(SOURCE DATA begins)

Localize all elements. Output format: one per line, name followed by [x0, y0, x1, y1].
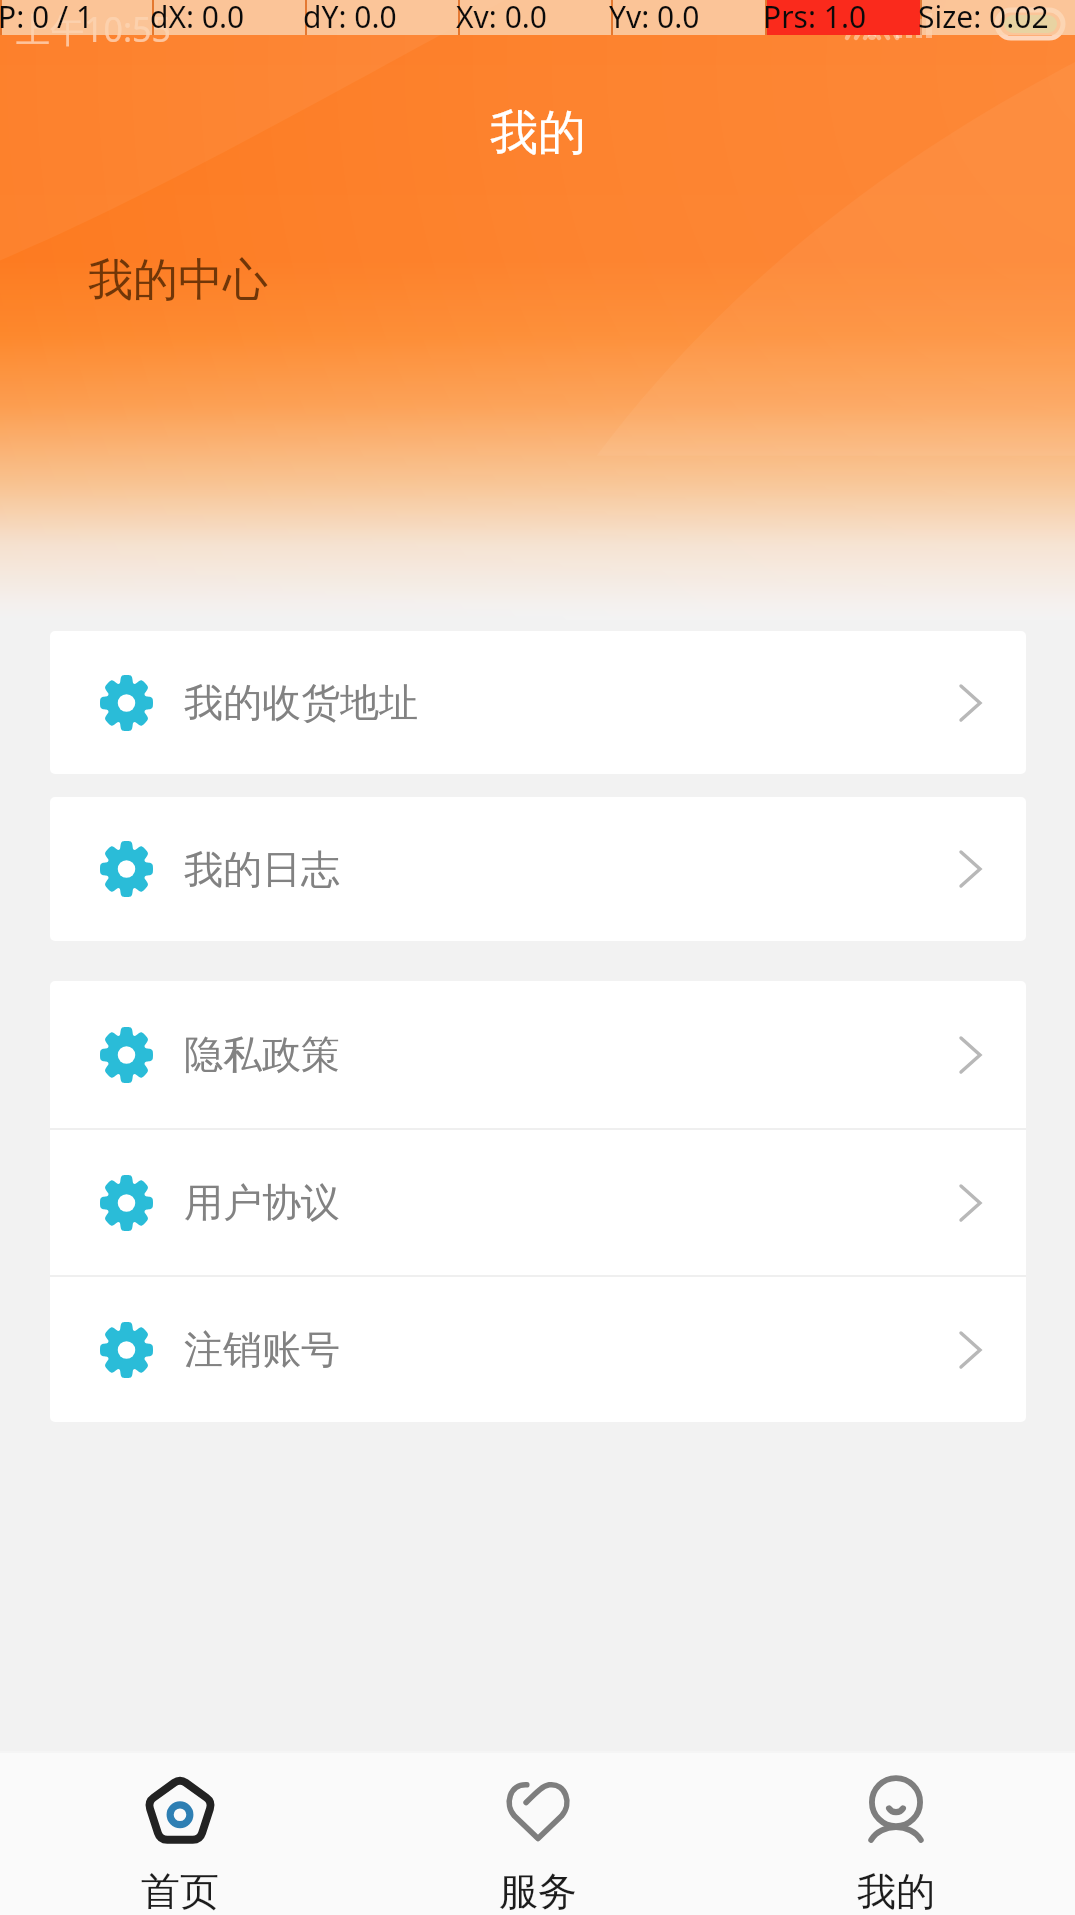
button[interactable]: 我的日志 [50, 797, 1026, 941]
button[interactable]: 我的 [717, 1753, 1075, 1915]
other: Open [959, 684, 982, 722]
staticText: Prs: 1.0 [763, 0, 867, 31]
button[interactable]: 隐私政策 [50, 981, 1026, 1128]
staticText: dY: 0.0 [303, 0, 397, 31]
staticText: 服务 [499, 1867, 577, 1915]
staticText: 注销账号 [184, 1325, 340, 1374]
button[interactable]: 首页 [0, 1753, 359, 1915]
other: Open [959, 1036, 982, 1074]
other: Open [959, 850, 982, 888]
staticText: 我的 [490, 103, 586, 163]
staticText: 我的中心 [88, 252, 268, 309]
other: Open [959, 1331, 982, 1369]
staticText: Size: 0.02 [918, 0, 1049, 31]
staticText: 上午10:55 [16, 6, 171, 52]
staticText: 隐私政策 [184, 1030, 340, 1079]
staticText: 我的收货地址 [184, 678, 418, 727]
other: Open [959, 1184, 982, 1222]
staticText: 我的 [857, 1867, 935, 1915]
button[interactable]: 服务 [359, 1753, 717, 1915]
staticText: 用户协议 [184, 1178, 340, 1227]
staticText: 首页 [141, 1867, 219, 1915]
staticText: dX: 0.0 [150, 0, 245, 31]
staticText: Xv: 0.0 [456, 0, 548, 31]
staticText: Yv: 0.0 [609, 0, 700, 31]
button[interactable]: 用户协议 [50, 1130, 1026, 1275]
button[interactable]: 我的收货地址 [50, 631, 1026, 774]
staticText: 我的日志 [184, 845, 340, 894]
staticText: P: 0 / 1 [0, 0, 94, 31]
button[interactable]: 注销账号 [50, 1277, 1026, 1422]
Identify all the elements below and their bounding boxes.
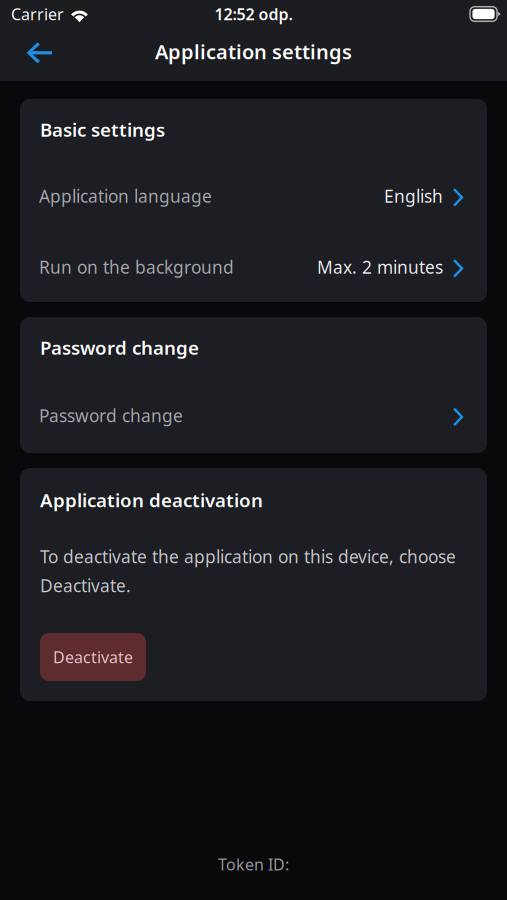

(SOURCE DATA ends)

If a line above includes the string "用户协议", pick it out.

_ANSWER BOX_
staticText: 用户协议 [184, 1178, 340, 1227]
button[interactable]: 用户协议 [50, 1130, 1026, 1275]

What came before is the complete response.